Your job is to copy every record exactly.

==== DATA TO EXAMINE ====

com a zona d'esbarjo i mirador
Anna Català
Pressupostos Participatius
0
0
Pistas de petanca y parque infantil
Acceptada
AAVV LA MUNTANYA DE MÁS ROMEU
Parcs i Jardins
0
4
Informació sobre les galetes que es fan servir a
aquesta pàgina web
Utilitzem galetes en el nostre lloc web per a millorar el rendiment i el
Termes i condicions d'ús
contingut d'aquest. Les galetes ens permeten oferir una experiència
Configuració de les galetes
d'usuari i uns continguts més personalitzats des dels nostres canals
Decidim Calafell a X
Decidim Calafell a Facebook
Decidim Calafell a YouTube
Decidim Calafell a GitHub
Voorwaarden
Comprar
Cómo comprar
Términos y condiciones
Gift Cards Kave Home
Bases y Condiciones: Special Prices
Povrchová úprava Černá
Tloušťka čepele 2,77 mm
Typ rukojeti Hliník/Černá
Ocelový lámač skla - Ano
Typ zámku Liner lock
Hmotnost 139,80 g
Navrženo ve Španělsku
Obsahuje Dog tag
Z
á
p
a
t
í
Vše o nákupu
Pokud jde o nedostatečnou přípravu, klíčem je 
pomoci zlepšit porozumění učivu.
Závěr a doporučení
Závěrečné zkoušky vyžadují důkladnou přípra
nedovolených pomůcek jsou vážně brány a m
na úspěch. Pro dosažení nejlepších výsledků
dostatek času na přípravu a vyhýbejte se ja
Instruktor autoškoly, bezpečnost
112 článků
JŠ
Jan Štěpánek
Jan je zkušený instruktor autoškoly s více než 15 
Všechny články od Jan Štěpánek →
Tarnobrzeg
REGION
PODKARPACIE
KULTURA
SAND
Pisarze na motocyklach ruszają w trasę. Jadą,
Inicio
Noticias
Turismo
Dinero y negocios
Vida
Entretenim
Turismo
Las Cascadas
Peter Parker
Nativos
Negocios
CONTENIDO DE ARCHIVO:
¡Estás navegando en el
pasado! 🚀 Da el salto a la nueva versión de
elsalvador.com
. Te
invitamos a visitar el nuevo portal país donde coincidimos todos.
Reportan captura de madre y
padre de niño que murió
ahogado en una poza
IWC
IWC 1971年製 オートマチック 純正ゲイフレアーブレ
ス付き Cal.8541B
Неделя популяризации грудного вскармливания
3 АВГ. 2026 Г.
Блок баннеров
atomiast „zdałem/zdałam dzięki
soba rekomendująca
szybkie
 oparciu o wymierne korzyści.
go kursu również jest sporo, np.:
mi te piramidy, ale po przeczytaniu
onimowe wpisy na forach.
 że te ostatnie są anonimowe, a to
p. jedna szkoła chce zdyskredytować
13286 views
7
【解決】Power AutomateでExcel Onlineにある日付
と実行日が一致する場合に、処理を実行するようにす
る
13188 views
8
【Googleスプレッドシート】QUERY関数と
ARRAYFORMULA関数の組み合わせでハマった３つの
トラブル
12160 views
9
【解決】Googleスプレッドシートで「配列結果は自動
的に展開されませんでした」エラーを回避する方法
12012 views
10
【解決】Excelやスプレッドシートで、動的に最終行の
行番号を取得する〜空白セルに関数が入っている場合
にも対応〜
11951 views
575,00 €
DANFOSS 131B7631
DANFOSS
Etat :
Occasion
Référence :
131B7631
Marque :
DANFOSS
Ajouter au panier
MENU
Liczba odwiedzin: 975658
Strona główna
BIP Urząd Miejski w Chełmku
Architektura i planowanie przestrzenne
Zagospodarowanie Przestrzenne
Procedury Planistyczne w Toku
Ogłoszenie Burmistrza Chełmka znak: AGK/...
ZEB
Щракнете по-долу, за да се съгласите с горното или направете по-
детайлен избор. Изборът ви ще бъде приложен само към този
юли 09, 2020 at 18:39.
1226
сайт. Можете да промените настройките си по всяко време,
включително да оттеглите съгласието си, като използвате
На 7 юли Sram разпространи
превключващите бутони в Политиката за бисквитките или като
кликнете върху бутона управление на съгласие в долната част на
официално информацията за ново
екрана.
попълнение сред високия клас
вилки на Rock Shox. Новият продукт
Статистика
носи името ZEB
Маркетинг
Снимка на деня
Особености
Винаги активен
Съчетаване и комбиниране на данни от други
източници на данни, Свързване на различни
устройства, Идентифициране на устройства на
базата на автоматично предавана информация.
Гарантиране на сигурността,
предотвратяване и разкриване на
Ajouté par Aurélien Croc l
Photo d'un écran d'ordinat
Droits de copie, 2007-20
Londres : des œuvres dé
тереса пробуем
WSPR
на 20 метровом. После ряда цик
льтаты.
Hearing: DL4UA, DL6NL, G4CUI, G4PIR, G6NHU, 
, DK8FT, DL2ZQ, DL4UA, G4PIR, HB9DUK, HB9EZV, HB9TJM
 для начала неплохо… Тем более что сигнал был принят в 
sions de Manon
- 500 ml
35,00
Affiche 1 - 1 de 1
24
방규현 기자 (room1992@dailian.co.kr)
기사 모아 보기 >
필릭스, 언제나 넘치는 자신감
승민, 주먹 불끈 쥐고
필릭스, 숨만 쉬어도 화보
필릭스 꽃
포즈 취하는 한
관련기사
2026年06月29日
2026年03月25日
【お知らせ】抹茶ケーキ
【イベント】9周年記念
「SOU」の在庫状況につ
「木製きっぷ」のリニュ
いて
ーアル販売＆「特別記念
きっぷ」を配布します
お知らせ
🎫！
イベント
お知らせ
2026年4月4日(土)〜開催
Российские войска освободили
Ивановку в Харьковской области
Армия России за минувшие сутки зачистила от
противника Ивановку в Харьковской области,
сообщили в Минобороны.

====

**ANSWER BOX:**
com a zona d'esbarjo i mirador
Anna Català
Pressupostos Participatius
0
0
Pistas de petanca y parque infantil
Acceptada
AAVV LA MUNTANYA DE MÁS ROMEU
Parcs i Jardins
0
4
Informació sobre les galetes que es fan servir a
aquesta pàgina web
Utilitzem galetes en el nostre lloc web per a millorar el rendiment i el
Termes i condicions d'ús
contingut d'aquest. Les galetes ens permeten oferir una experiència
Configuració de les galetes
d'usuari i uns continguts més personalitzats des dels nostres canals
Decidim Calafell a X
Decidim Calafell a Facebook
Decidim Calafell a YouTube
Decidim Calafell a GitHub
Voorwaarden
Comprar
Cómo comprar
Términos y condiciones
Gift Cards Kave Home
Bases y Condiciones: Special Prices
Povrchová úprava Černá
Tloušťka čepele 2,77 mm
Typ rukojeti Hliník/Černá
Ocelový lámač skla - Ano
Typ zámku Liner lock
Hmotnost 139,80 g
Navrženo ve Španělsku
Obsahuje Dog tag
Z
á
p
a
t
í
Vše o nákupu
Pokud jde o nedostatečnou přípravu, klíčem je 
pomoci zlepšit porozumění učivu.
Závěr a doporučení
Závěrečné zkoušky vyžadují důkladnou přípra
nedovolených pomůcek jsou vážně brány a m
na úspěch. Pro dosažení nejlepších výsledků
dostatek času na přípravu a vyhýbejte se ja
Instruktor autoškoly, bezpečnost
112 článků
JŠ
Jan Štěpánek
Jan je zkušený instruktor autoškoly s více než 15 
Všechny články od Jan Štěpánek →
Tarnobrzeg
REGION
PODKARPACIE
KULTURA
SAND
Pisarze na motocyklach ruszają w trasę. Jadą,
Inicio
Noticias
Turismo
Dinero y negocios
Vida
Entretenim
Turismo
Las Cascadas
Peter Parker
Nativos
Negocios
CONTENIDO DE ARCHIVO:
¡Estás navegando en el
pasado! 🚀 Da el salto a la nueva versión de
elsalvador.com
. Te
invitamos a visitar el nuevo portal país donde coincidimos todos.
Reportan captura de madre y
padre de niño que murió
ahogado en una poza
IWC
IWC 1971年製 オートマチック 純正ゲイフレアーブレ
ス付き Cal.8541B
Неделя популяризации грудного вскармливания
3 АВГ. 2026 Г.
Блок баннеров
atomiast „zdałem/zdałam dzięki
soba rekomendująca
szybkie
 oparciu o wymierne korzyści.
go kursu również jest sporo, np.:
mi te piramidy, ale po przeczytaniu
onimowe wpisy na forach.
 że te ostatnie są anonimowe, a to
p. jedna szkoła chce zdyskredytować
13286 views
7
【解決】Power AutomateでExcel Onlineにある日付
と実行日が一致する場合に、処理を実行するようにす
る
13188 views
8
【Googleスプレッドシート】QUERY関数と
ARRAYFORMULA関数の組み合わせでハマった３つの
トラブル
12160 views
9
【解決】Googleスプレッドシートで「配列結果は自動
的に展開されませんでした」エラーを回避する方法
12012 views
10
【解決】Excelやスプレッドシートで、動的に最終行の
行番号を取得する〜空白セルに関数が入っている場合
にも対応〜
11951 views
575,00 €
DANFOSS 131B7631
DANFOSS
Etat :
Occasion
Référence :
131B7631
Marque :
DANFOSS
Ajouter au panier
MENU
Liczba odwiedzin: 975658
Strona główna
BIP Urząd Miejski w Chełmku
Architektura i planowanie przestrzenne
Zagospodarowanie Przestrzenne
Procedury Planistyczne w Toku
Ogłoszenie Burmistrza Chełmka znak: AGK/...
ZEB
Щракнете по-долу, за да се съгласите с горното или направете по-
детайлен избор. Изборът ви ще бъде приложен само към този
юли 09, 2020 at 18:39.
1226
сайт. Можете да промените настройките си по всяко време,
включително да оттеглите съгласието си, като използвате
На 7 юли Sram разпространи
превключващите бутони в Политиката за бисквитките или като
кликнете върху бутона управление на съгласие в долната част на
официално информацията за ново
екрана.
попълнение сред високия клас
вилки на Rock Shox. Новият продукт
Статистика
носи името ZEB
Маркетинг
Снимка на деня
Особености
Винаги активен
Съчетаване и комбиниране на данни от други
източници на данни, Свързване на различни
устройства, Идентифициране на устройства на
базата на автоматично предавана информация.
Гарантиране на сигурността,
предотвратяване и разкриване на
Ajouté par Aurélien Croc l
Photo d'un écran d'ordinat
Droits de copie, 2007-20
Londres : des œuvres dé
тереса пробуем
WSPR
на 20 метровом. После ряда цик
льтаты.
Hearing: DL4UA, DL6NL, G4CUI, G4PIR, G6NHU, 
, DK8FT, DL2ZQ, DL4UA, G4PIR, HB9DUK, HB9EZV, HB9TJM
 для начала неплохо… Тем более что сигнал был принят в 
sions de Manon
- 500 ml
35,00
Affiche 1 - 1 de 1
24
방규현 기자 (room1992@dailian.co.kr)
기사 모아 보기 >
필릭스, 언제나 넘치는 자신감
승민, 주먹 불끈 쥐고
필릭스, 숨만 쉬어도 화보
필릭스 꽃
포즈 취하는 한
관련기사
2026年06月29日
2026年03月25日
【お知らせ】抹茶ケーキ
【イベント】9周年記念
「SOU」の在庫状況につ
「木製きっぷ」のリニュ
いて
ーアル販売＆「特別記念
きっぷ」を配布します
お知らせ
🎫！
イベント
お知らせ
2026年4月4日(土)〜開催
Российские войска освободили
Ивановку в Харьковской области
Армия России за минувшие сутки зачистила от
противника Ивановку в Харьковской области,
сообщили в Минобороны.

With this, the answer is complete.